- _Exercise description_: In the data below, find the line containing "期，萬芳醫院李營東醫師解析早期警訊" and the line containing "Legendary Extension genera", then reproduce them and every line between, exactly. Omit pictures.

(Data for this exercise)

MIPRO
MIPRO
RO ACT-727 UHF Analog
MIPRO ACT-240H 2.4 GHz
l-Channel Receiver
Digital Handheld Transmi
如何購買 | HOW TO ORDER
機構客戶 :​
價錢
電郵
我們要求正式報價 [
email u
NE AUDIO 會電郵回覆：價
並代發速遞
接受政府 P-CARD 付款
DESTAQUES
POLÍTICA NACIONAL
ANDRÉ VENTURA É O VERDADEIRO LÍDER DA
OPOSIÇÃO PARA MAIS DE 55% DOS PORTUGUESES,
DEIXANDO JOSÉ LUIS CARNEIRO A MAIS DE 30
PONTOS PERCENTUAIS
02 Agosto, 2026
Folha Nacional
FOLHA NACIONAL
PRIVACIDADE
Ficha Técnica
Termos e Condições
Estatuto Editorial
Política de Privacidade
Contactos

(End Data for this exercise)
(Data for this exercise)

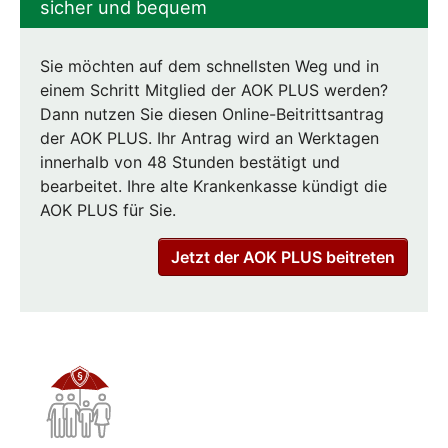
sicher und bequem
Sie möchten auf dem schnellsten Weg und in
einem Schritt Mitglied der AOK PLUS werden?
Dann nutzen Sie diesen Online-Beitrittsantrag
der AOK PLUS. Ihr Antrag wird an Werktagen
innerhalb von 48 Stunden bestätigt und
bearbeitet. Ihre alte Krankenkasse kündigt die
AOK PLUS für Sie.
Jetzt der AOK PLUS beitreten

(End Data for this exercise)
(Data for this exercise)

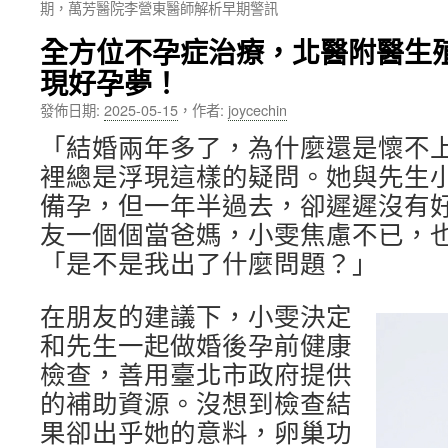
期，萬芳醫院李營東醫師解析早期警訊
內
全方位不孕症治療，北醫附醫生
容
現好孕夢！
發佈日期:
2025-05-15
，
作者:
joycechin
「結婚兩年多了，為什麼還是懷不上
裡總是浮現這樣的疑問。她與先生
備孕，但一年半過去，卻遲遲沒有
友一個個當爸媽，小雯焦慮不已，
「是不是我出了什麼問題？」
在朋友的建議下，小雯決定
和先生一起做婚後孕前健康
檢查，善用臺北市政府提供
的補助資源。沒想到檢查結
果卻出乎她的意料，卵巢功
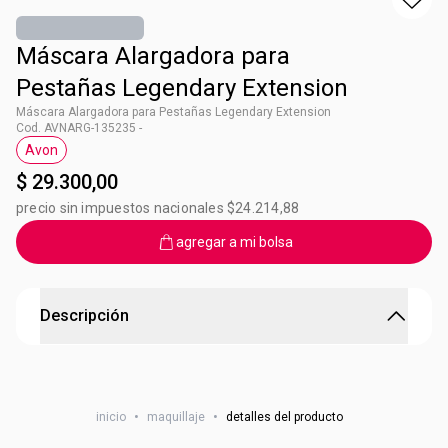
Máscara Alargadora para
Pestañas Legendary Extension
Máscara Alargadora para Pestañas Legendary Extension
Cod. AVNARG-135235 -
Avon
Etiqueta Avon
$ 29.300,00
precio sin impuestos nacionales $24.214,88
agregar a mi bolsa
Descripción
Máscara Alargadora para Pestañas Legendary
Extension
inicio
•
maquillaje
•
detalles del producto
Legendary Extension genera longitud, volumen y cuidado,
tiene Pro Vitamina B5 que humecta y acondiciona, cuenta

(End Data for this exercise)

- _Expected answer_:
期，萬芳醫院李營東醫師解析早期警訊
內
全方位不孕症治療，北醫附醫生
容
現好孕夢！
發佈日期:
2025-05-15
，
作者:
joycechin
「結婚兩年多了，為什麼還是懷不上
裡總是浮現這樣的疑問。她與先生
備孕，但一年半過去，卻遲遲沒有
友一個個當爸媽，小雯焦慮不已，
「是不是我出了什麼問題？」
在朋友的建議下，小雯決定
和先生一起做婚後孕前健康
檢查，善用臺北市政府提供
的補助資源。沒想到檢查結
果卻出乎她的意料，卵巢功
Máscara Alargadora para
Pestañas Legendary Extension
Máscara Alargadora para Pestañas Legendary Extension
Cod. AVNARG-135235 -
Avon
Etiqueta Avon
$ 29.300,00
precio sin impuestos nacionales $24.214,88
agregar a mi bolsa
Descripción
Máscara Alargadora para Pestañas Legendary
Extension
inicio
•
maquillaje
•
detalles del producto
Legendary Extension genera longitud, volumen y cuidado,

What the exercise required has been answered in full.